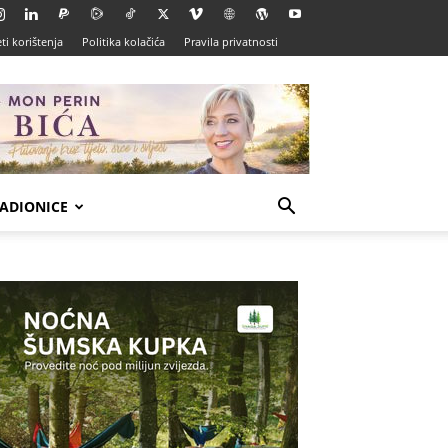
ti korištenja
Politika kolačića
Pravila privatnosti
ADIONICE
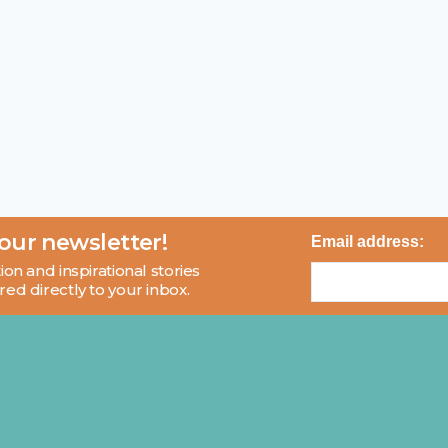
 our newsletter!
Email address:
ion and inspirational stories
red directly to your inbox.
About
Blog
Contact
FAQ
© 2026 MCI and Beyond. All rights reserved.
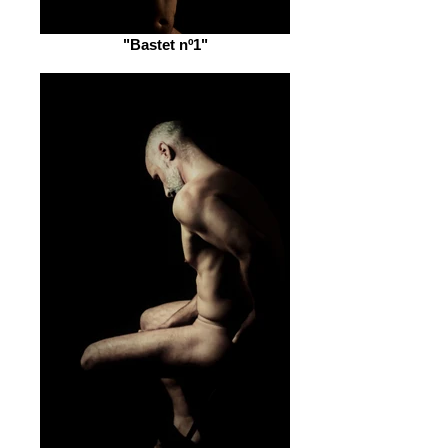
"Bastet nº1"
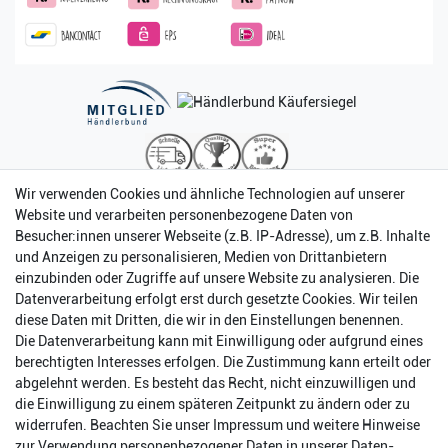
Wir verwenden Cookies und ähnliche Technologien auf unserer
Website und verarbeiten personenbezogene Daten von
Besucher:innen unserer Webseite (z.B. IP-Adresse), um z.B. Inhalte
und Anzeigen zu personalisieren, Medien von Drittanbietern
einzubinden oder Zugriffe auf unsere Website zu analysieren. Die
Datenverarbeitung erfolgt erst durch gesetzte Cookies. Wir teilen
diese Daten mit Dritten, die wir in den Einstellungen benennen.
Die Datenverarbeitung kann mit Einwilligung oder aufgrund eines
berechtigten Interesses erfolgen. Die Zustimmung kann erteilt oder
abgelehnt werden. Es besteht das Recht, nicht einzuwilligen und
Impressum
Daten­schutz­erklärung
AGB
die Einwilligung zu einem späteren Zeitpunkt zu ändern oder zu
widerrufen. Beachten Sie unser
Impressum
und weitere Hinweise
zur Verwendung personenbezogener Daten in unserer
Daten­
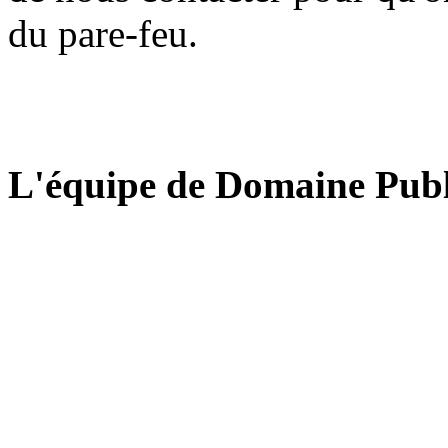
du pare-feu.
L'équipe de Domaine Publ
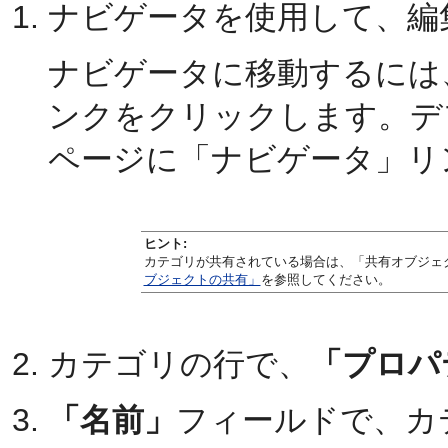
ナビゲータを使用して、編
ナビゲータに移動するには
ンクをクリックします。デフ
ページに「ナビゲータ」リ
ヒント:
カテゴリが共有されている場合は、「共有オブジェ
ブジェクトの共有」
を参照してください。
カテゴリの行で、
「プロパ
「名前」
フィールドで、カ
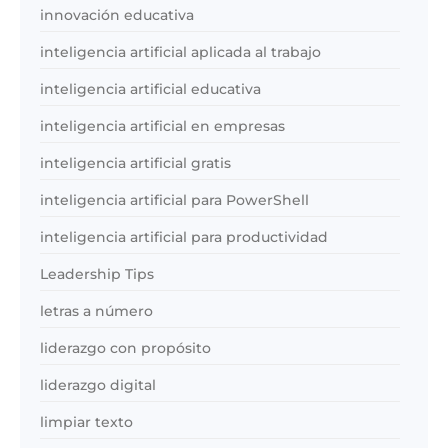
innovación educativa
inteligencia artificial aplicada al trabajo
inteligencia artificial educativa
inteligencia artificial en empresas
inteligencia artificial gratis
inteligencia artificial para PowerShell
inteligencia artificial para productividad
Leadership Tips
letras a número
liderazgo con propósito
liderazgo digital
limpiar texto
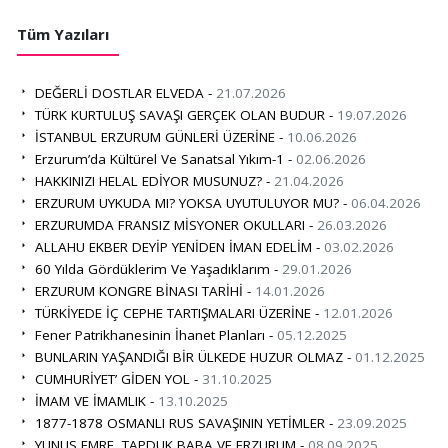
Tüm Yazıları
DEĞERLİ DOSTLAR ELVEDA -
21.07.2026
TÜRK KURTULUŞ SAVAŞI GERÇEK OLAN BUDUR -
19.07.2026
İSTANBUL ERZURUM GÜNLERİ ÜZERİNE -
10.06.2026
Erzurum’da Kültürel Ve Sanatsal Yıkım-1 -
02.06.2026
HAKKINIZI HELAL EDİYOR MUSUNUZ? -
21.04.2026
ERZURUM UYKUDA MI? YOKSA UYUTULUYOR MU? -
06.04.2026
ERZURUMDA FRANSIZ MİSYONER OKULLARI -
26.03.2026
ALLAHU EKBER DEYİP YENİDEN İMAN EDELİM -
03.02.2026
60 Yılda Gördüklerim Ve Yaşadıklarım -
29.01.2026
ERZURUM KONGRE BİNASI TARİHİ -
14.01.2026
TÜRKİYEDE İÇ CEPHE TARTIŞMALARI ÜZERİNE -
12.01.2026
Fener Patrikhanesinin İhanet Planları -
05.12.2025
BUNLARIN YAŞANDIĞI BİR ÜLKEDE HUZUR OLMAZ -
01.12.2025
CUMHURİYET’ GİDEN YOL -
31.10.2025
İMAM VE İMAMLIK -
13.10.2025
1877-1878 OSMANLI RUS SAVAŞININ YETİMLER -
23.09.2025
YUNUS EMRE, TAPDUK BABA VE ERZURUM -
08.09.2025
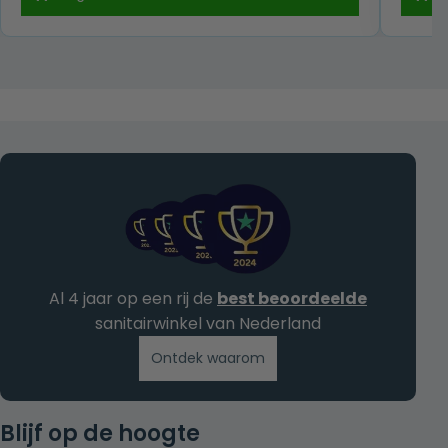
was:
is:
€ 109,00.
€ 59,00.
Al 4 jaar op een rij de
best beoordeelde
sanitairwinkel van Nederland
Ontdek waarom
Blijf op de hoogte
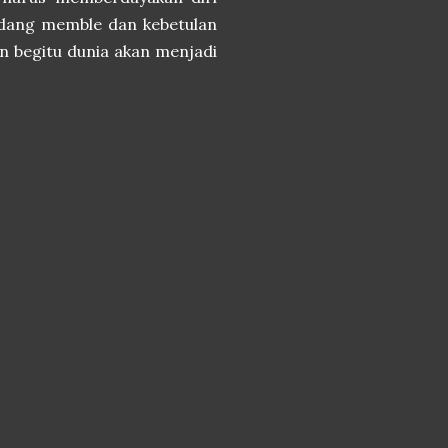
 sedang memble dan kebetulan
an begitu dunia akan menjadi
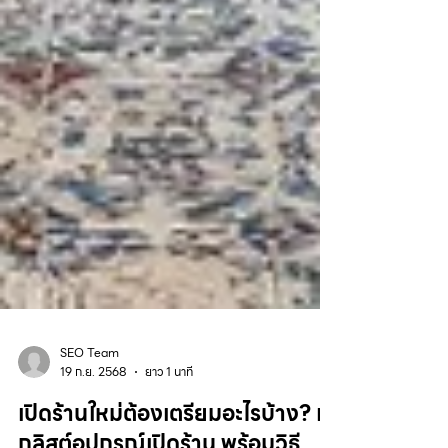
SEO Team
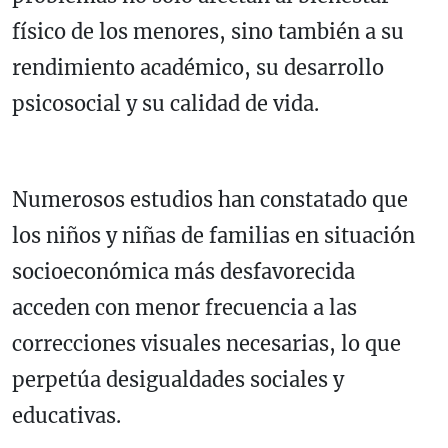
físico de los menores, sino también a su
rendimiento académico, su desarrollo
psicosocial y su calidad de vida.
Numerosos estudios han constatado que
los niños y niñas de familias en situación
socioeconómica más desfavorecida
acceden con menor frecuencia a las
correcciones visuales necesarias, lo que
perpetúa desigualdades sociales y
educativas.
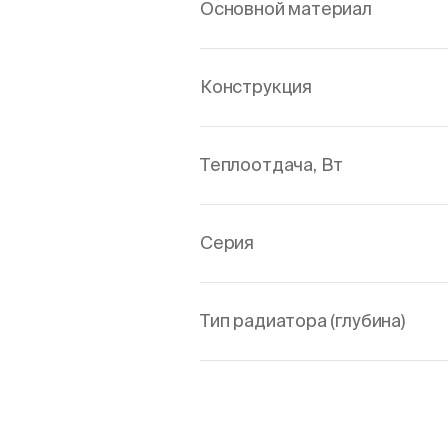
Основной материал
Конструкция
Теплоотдача, Вт
Серия
Тип радиатора (глубина)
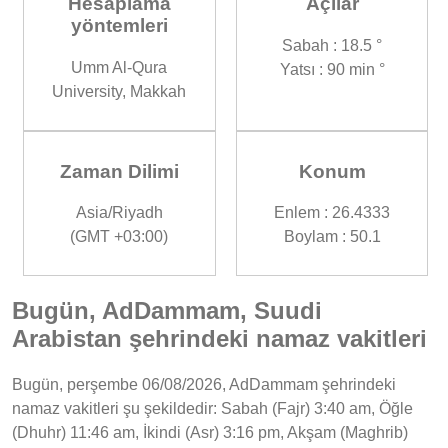
Hesaplama
Açılar
yöntemleri
Sabah : 18.5 °
Umm Al-Qura
Yatsı : 90 min °
University, Makkah
Zaman Dilimi
Konum
Asia/Riyadh
Enlem : 26.4333
(GMT +03:00)
Boylam : 50.1
Bugün, AdDammam, Suudi
Arabistan şehrindeki namaz vakitleri
Bugün, perşembe 06/08/2026, AdDammam şehrindeki
namaz vakitleri şu şekildedir: Sabah (Fajr) 3:40 am, Öğle
(Dhuhr) 11:46 am, İkindi (Asr) 3:16 pm, Akşam (Maghrib)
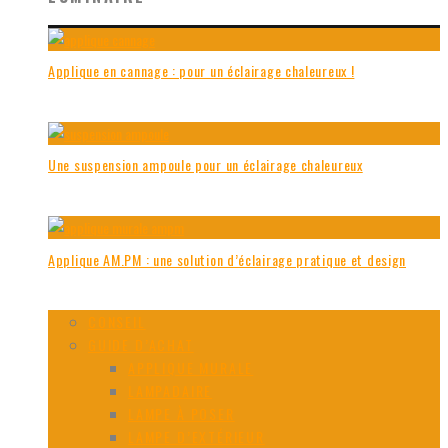
Applique en cannage : pour un éclairage chaleureux !
Une suspension ampoule pour un éclairage chaleureux
Applique AM.PM : une solution d’éclairage pratique et design
CONSEIL
GUIDE D’ACHAT
APPLIQUE MURALE
LAMPADAIRE
LAMPE À POSER
LAMPE D’EXTÉRIEUR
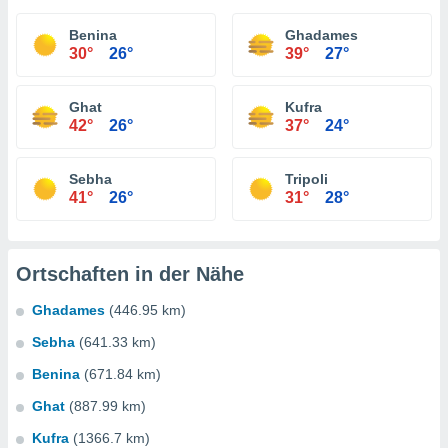
Benina
Ghadames
30°
26°
39°
27°
Ghat
Kufra
42°
26°
37°
24°
Sebha
Tripoli
41°
26°
31°
28°
Ortschaften in der Nähe
Ghadames
(446.95 km)
Sebha
(641.33 km)
Benina
(671.84 km)
Ghat
(887.99 km)
Kufra
(1366.7 km)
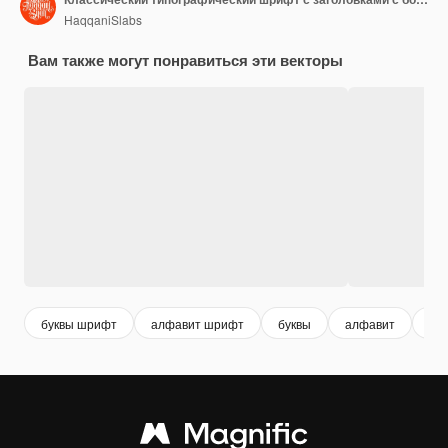
HaqqaniSlabs
Вам также могут понравиться эти векторы
буквы шрифт
алфавит шрифт
буквы
алфавит
шр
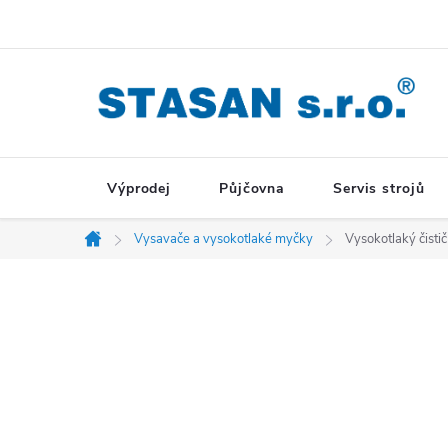
Přejít
na
obsah
Výprodej
Půjčovna
Servis strojů
Vysavače a vysokotlaké myčky
Vysokotlaký čist
Domů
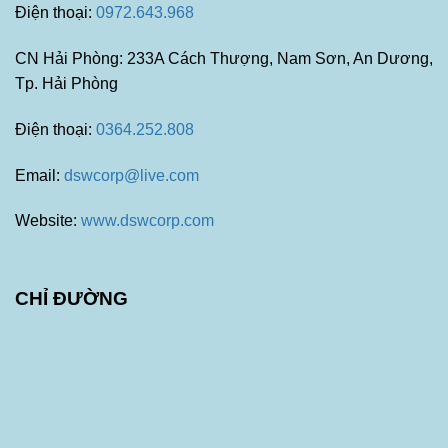
Điện thoại:
0972.643.968
CN Hải Phòng: 233A Cách Thượng, Nam Sơn, An Dương,
Tp. Hải Phòng
Điện thoại:
0364.252.808
Email:
dswcorp@live.com
Website:
www.dswcorp.com
CHỈ ĐƯỜNG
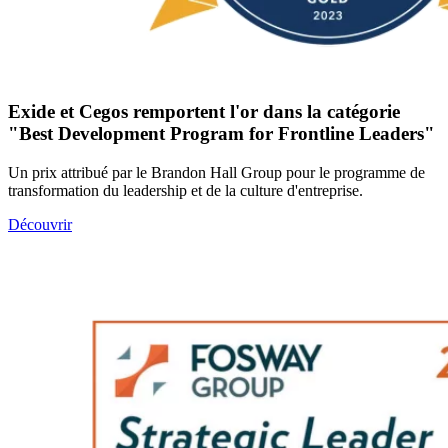
Exide et Cegos remportent l'or dans la catégorie
"Best Development Program for Frontline Leaders"
Un prix attribué par le Brandon Hall Group pour le programme de
transformation du leadership et de la culture d'entreprise.
Découvrir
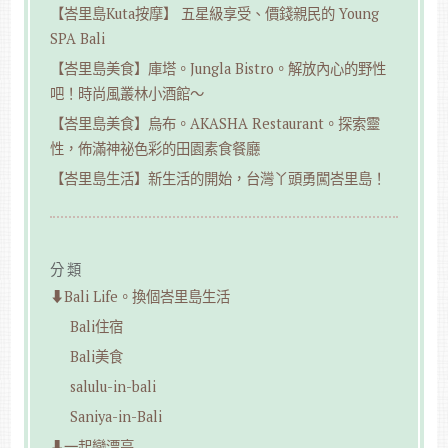
【峇里島Kuta按摩】 五星級享受、價錢親民的 Young
SPA Bali
【峇里島美食】庫塔。Jungla Bistro。解放內心的野性
吧！時尚風叢林小酒館～
【峇里島美食】烏布。AKASHA Restaurant。探索靈
性，佈滿神祕色彩的田園素食餐廳
【峇里島生活】新生活的開始，台灣丫頭勇闖峇里島！
分類
⬇︎Bali Life。換個峇里島生活
Bali住宿
Bali美食
salulu-in-bali
Saniya-in-Bali
⬇︎一起變漂亮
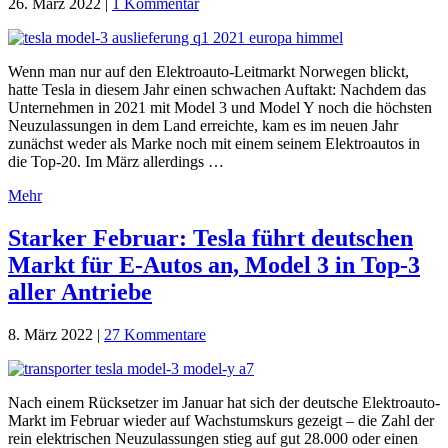
26. März 2022
|
1 Kommentar
Wenn man nur auf den Elektroauto-Leitmarkt Norwegen blickt,
hatte Tesla in diesem Jahr einen schwachen Auftakt: Nachdem das
Unternehmen in 2021 mit Model 3 und Model Y noch die höchsten
Neuzulassungen in dem Land erreichte, kam es im neuen Jahr
zunächst weder als Marke noch mit einem seinem Elektroautos in
die Top-20. Im März allerdings …
Mehr
Starker Februar: Tesla führt deutschen
Markt für E-Autos an, Model 3 in Top-3
aller Antriebe
8. März 2022
|
27 Kommentare
Nach einem Rücksetzer im Januar hat sich der deutsche Elektroauto-
Markt im Februar wieder auf Wachstumskurs gezeigt – die Zahl der
rein elektrischen Neuzulassungen stieg auf gut 28.000 oder einen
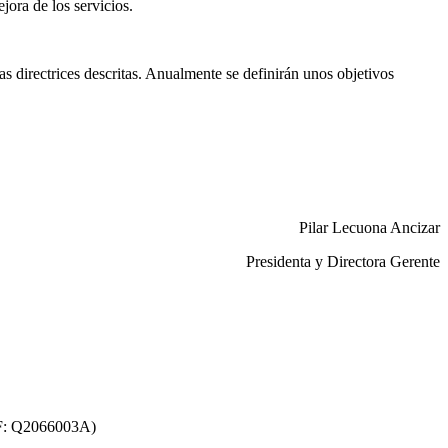
ora de los servicios.
s directrices descritas. Anualmente se definirán unos objetivos
Pilar Lecuona Ancizar
Presidenta y Directora Gerente
F: Q2066003A)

§ Task to complete: Return every line from the entries that holds the string "einem".

§ Answer to this exercise:
die Einwilligung zu einem späteren Zeitpunkt zu ändern oder zu
zunächst weder als Marke noch mit einem seinem Elektroautos in
Nach einem Rücksetzer im Januar hat sich der deutsche Elektroauto-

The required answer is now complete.